Like the former vice president, Bolton is sharply conservative. He has mooted military action against Iran and North Korea, is skeptical of negotiations with what he sees as rogue states, and has left a trail of stories about his brusque management style that infuriated past colleagues.
He’s also been accused of manipulating intelligence — a charge his supporters say is unfair — and still defends the Iraq War. His failure to win Senate confirmation as President George W. Bush’s UN envoy came after he was painted as a bully who victimized opponents in the intelligence community.
One critic, Carl Ford Jr., a former assistant secretary of state for intelligence and research, called him a “kiss-up, kick-down sort of guy.
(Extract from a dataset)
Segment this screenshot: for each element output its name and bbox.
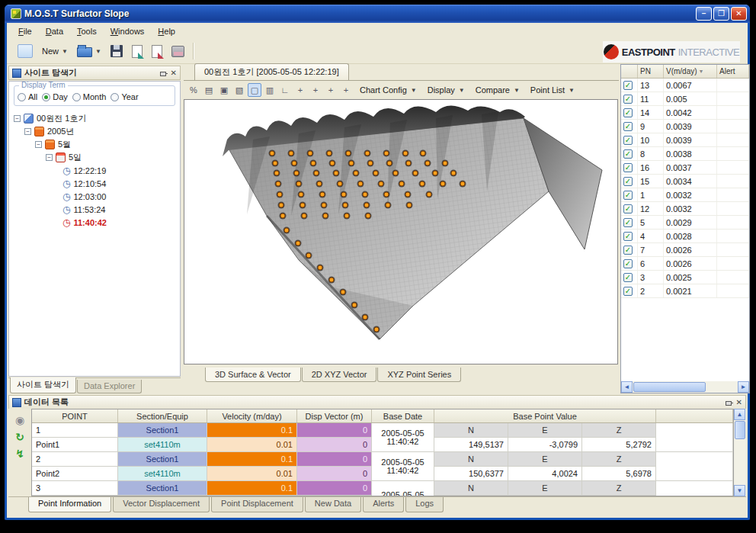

Yet the image of Bolton as a mustachioed war monger does not do him justice or get at the most intriguing issues raised by his appointment.

“He has been dismissed as an ideologue, as someone reflexively, almost emotionally reacting to world events with a very narrow menu of responses,” said Peter Feaver, who, like Bolton, is a former Bush national security official. “That is a gross distortion. That is unfair to him. Some of the reaction gives you the impression that he is the proverbial 3-year-old with a hammer who sees everything in the world as a nail. That is not true.”

Still, Bolton’s traditional skepticism about the potential of diplomacy with America’s enemies could short-circuit efforts to resolve disputes peacefully and lead the United States towards more escalatory steps in foreign policy crises.

“When you are dealing with what used to be called ‘pariah regimes,’ he will quickly eviscerate the the more optimistic policy proposals that presume on the other side’s willingness to accept win-win solutions,” Feaver said.

“He will point out the flaws with those, which ends you up at the last-resort node of the decision tree. That is how he ends up being a hawk. He is not a use-force-first guy.”

But Bolton’s scorn for the bureaucracy of global institutions like the United Nations does not mean he spurns all diplomacy and working with allies.
He is, for example, the author of the Proliferation Security Initiative, a multilateral effort to stop the trafficking of weapons of mass destruction and their components which is universally regarded as a foreign policy success — and could be a model for US enforcement actions short of war if the North Korea summit fails.

Even Bolton’s critics talk about his work ethic, intellect and depth of knowledge culled by ravenous reading of intelligence and newspapers and a mastery of the Washington Game of Thrones that makes him a more substantial figure than the blustery Fox News commentator he has become.

Christopher Hill, the Bush administration’s former top North Korea negotiator, who experienced Bolton’s willingness to undercut policy of an administration in which he served, called him a “relentless bureaucratic brawler.”

One of the biggest questions about Bolton is how someone as expert as he is at pulling levers of a conventional administration will fare in the make-it-up-as-you-go-along chaos of the Trump presidency.

His renowned intolerance for those who lack his experience and knowledge also makes his relationship with Jared Kushner, the President’s son-in-law and roving foreign policy fixer, worth watching.

And Bolton’s determination to ally with the President closely could be challenged in some areas — on the potential of a North Korea summit or with Trump’s determination to improve ties with Russia.

But Bolton told Fox News after his appointment that his past statements were behind him. His camp dismisses the possibility that a gulf could open between he and the President on crucial issues.

“There is no daylight between the President and Mr. Bolton on national security issues. He is a team player,” the former senior Bolton aide said.